Liver involvement in the drug reaction, eosinophilia, and systemic symptoms syndrome

First described in 1996, the drug reaction, eosinophilia, and systemic symptoms syndrome (DReSS) is considered, along with Stevens-Johnson syndrome and toxic epidermal necrolysis, a severe cutaneous drug reaction. It is characterized by the presence of a maculopapular erythematous skin eruption, fever, lymphadenopathy, influenza-like symptoms, eosinophilia, and visceral involvement such as hepatitis, pneumonitis, myocarditis, pericarditis, nephritis, and colitis. The prognosis of patients with DReSS is related to the severity of visceral involvement.

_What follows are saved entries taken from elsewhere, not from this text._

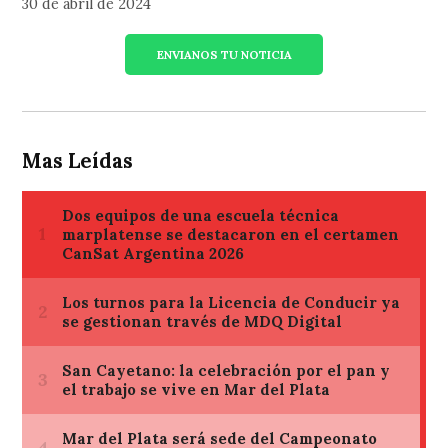
30 de abril de 2024
ENVIANOS TU NOTICIA
Mas Leídas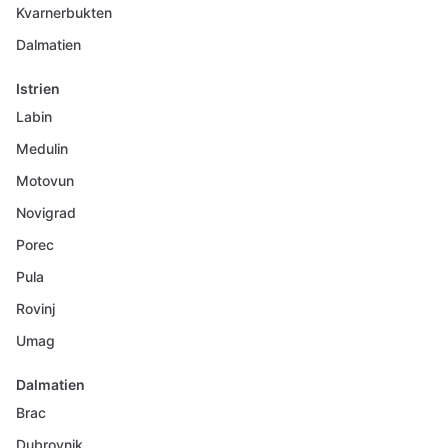
Kvarnerbukten
Dalmatien
Istrien
Labin
Medulin
Motovun
Novigrad
Porec
Pula
Rovinj
Umag
Dalmatien
Brac
Dubrovnik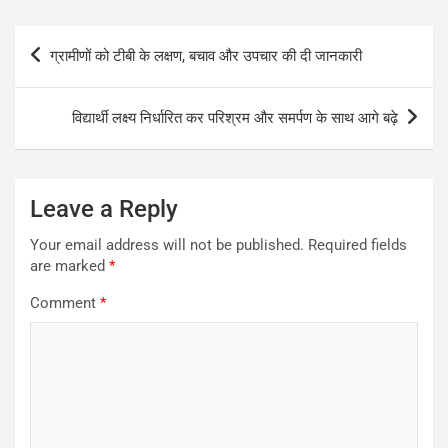
Post
ग्रामीणों को टीबी के लक्षण, बचाव और उपचार की दी जानकारी
navigation
विद्यार्थी लक्ष्य निर्धारित कर परिश्रम और समर्पण के साथ आगे बढ़े
Leave a Reply
Your email address will not be published.
Required fields
are marked
*
Comment
*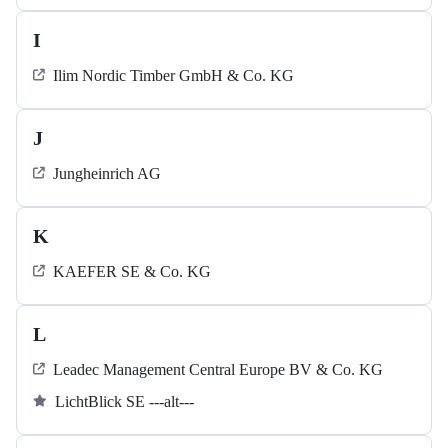
I
Ilim Nordic Timber GmbH & Co. KG
J
Jungheinrich AG
K
KAEFER SE & Co. KG
L
Leadec Management Central Europe BV & Co. KG
LichtBlick SE ---alt---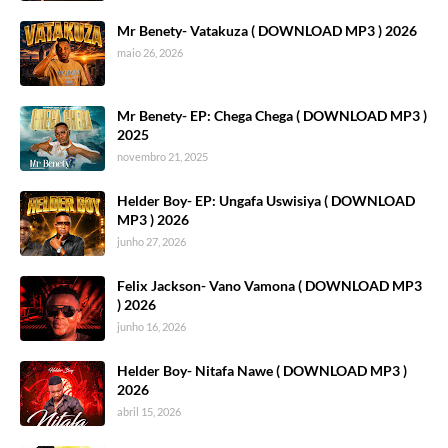
Mr Benety- Vatakuza ( DOWNLOAD MP3 ) 2026
maio 26, 2026
Mr Benety- EP: Chega Chega ( DOWNLOAD MP3 )
2025
novembro 21, 2025
Helder Boy- EP: Ungafa Uswisiya ( DOWNLOAD
MP3 ) 2026
junho 27, 2026
Felix Jackson- Vano Vamona ( DOWNLOAD MP3
) 2026
junho 16, 2026
Helder Boy- Nitafa Nawe ( DOWNLOAD MP3 )
2026
abril 15, 2026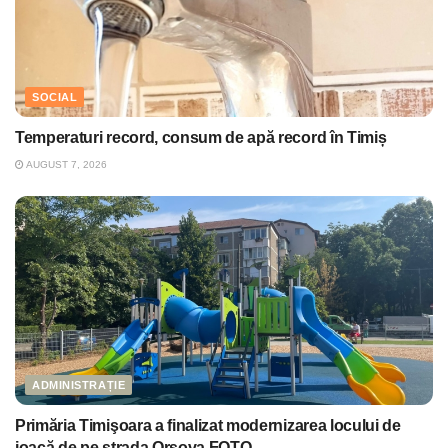
SOCIAL
Temperaturi record, consum de apă record în Timiș
AUGUST 7, 2026
ADMINISTRAȚIE
Primăria Timişoara a finalizat modernizarea locului de
joacă de pe strada Orșova FOTO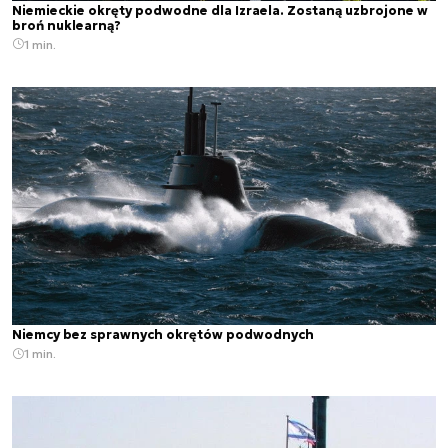
Niemieckie okręty podwodne dla Izraela. Zostaną uzbrojone w
broń nuklearną?
1 min.
Niemcy bez sprawnych okrętów podwodnych
1 min.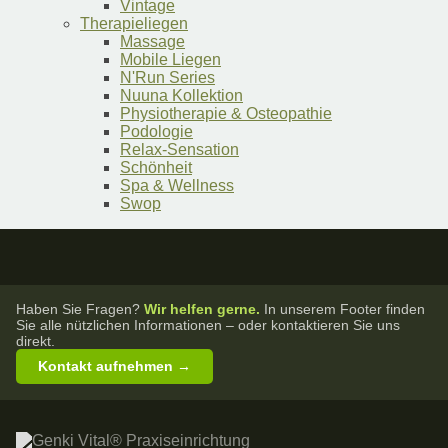
Vintage
Therapieliegen
Massage
Mobile Liegen
N'Run Series
Nuuna Kollektion
Physiotherapie & Osteopathie
Podologie
Relax-Sensation
Schönheit
Spa & Wellness
Swop
Haben Sie Fragen?
Wir helfen gerne.
In unserem Footer finden
Sie alle nützlichen Informationen – oder kontaktieren Sie uns
direkt.
Kontakt aufnehmen →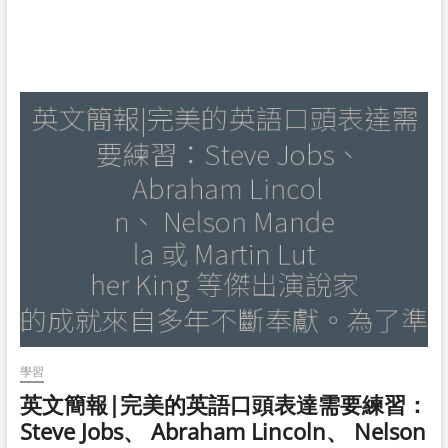
學習
英文簡報|完美的英語口頭表達需要練習：
Steve Jobs、 Abraham Lincoln、 Nelson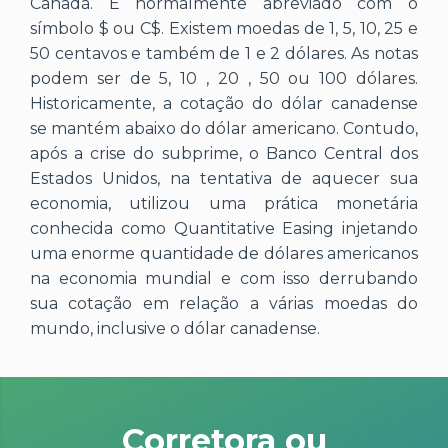
Canadá. É normalmente abreviado com o
símbolo $ ou C$. Existem moedas de 1, 5, 10, 25 e
50 centavos e também de 1 e 2 dólares. As notas
podem ser de 5, 10 , 20 , 50 ou 100 dólares.
Historicamente, a cotação do dólar canadense
se mantém abaixo do dólar americano. Contudo,
após a crise do subprime, o Banco Central dos
Estados Unidos, na tentativa de aquecer sua
economia, utilizou uma prática monetária
conhecida como Quantitative Easing injetando
uma enorme quantidade de dólares americanos
na economia mundial e com isso derrubando
sua cotação em relação a várias moedas do
mundo, inclusive o dólar canadense.
Corretora ou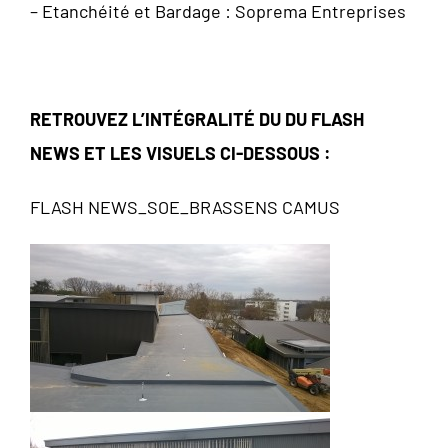
– Etanchéité et Bardage : Soprema Entreprises
RETROUVEZ L’INTÉGRALITÉ DU DU FLASH
NEWS ET LES VISUELS CI-DESSOUS :
FLASH NEWS_SOE_BRASSENS CAMUS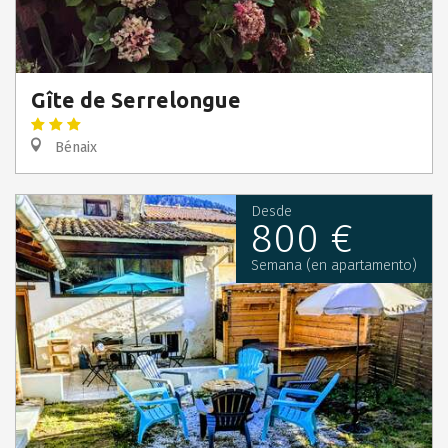
Gîte de Serrelongue
Bénaix
Desde
800 €
Semana (en apartamento)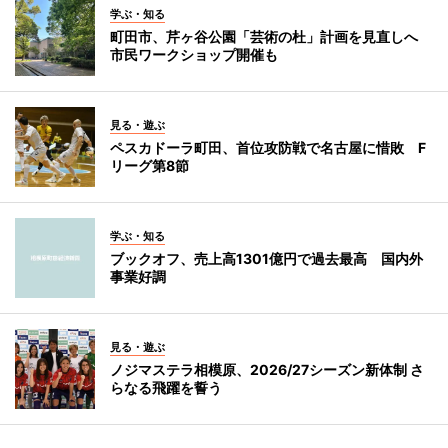
学ぶ・知る
町田市、芹ヶ谷公園「芸術の杜」計画を見直しへ
市民ワークショップ開催も
見る・遊ぶ
ペスカドーラ町田、首位攻防戦で名古屋に惜敗 F
リーグ第8節
学ぶ・知る
ブックオフ、売上高1301億円で過去最高 国内外
事業好調
見る・遊ぶ
ノジマステラ相模原、2026/27シーズン新体制 さ
らなる飛躍を誓う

The mortality ranges from approximately 5% to 10%, and death is mainly due to liver failure, which is also the organ most commonly involved in this syndrome. Although it was previously hypothesized in 1994, DReSS syndrome can lead to reactivation of one or more human herpesvirus family members. Now being included as diagnostic criteria in a proposed diagnostic score system, this reactivation can be detected up to 2-3 wk after DReSS syndrome onset. Other causes of mortality in DReSS syndrome include myocardial or pulmonary lesions and hemophagocytosis. We reviewed the literature of previously reported case-series of DReSS and liver involvement, highlighting the pattern of liver damage, the treatment used, and the outcome.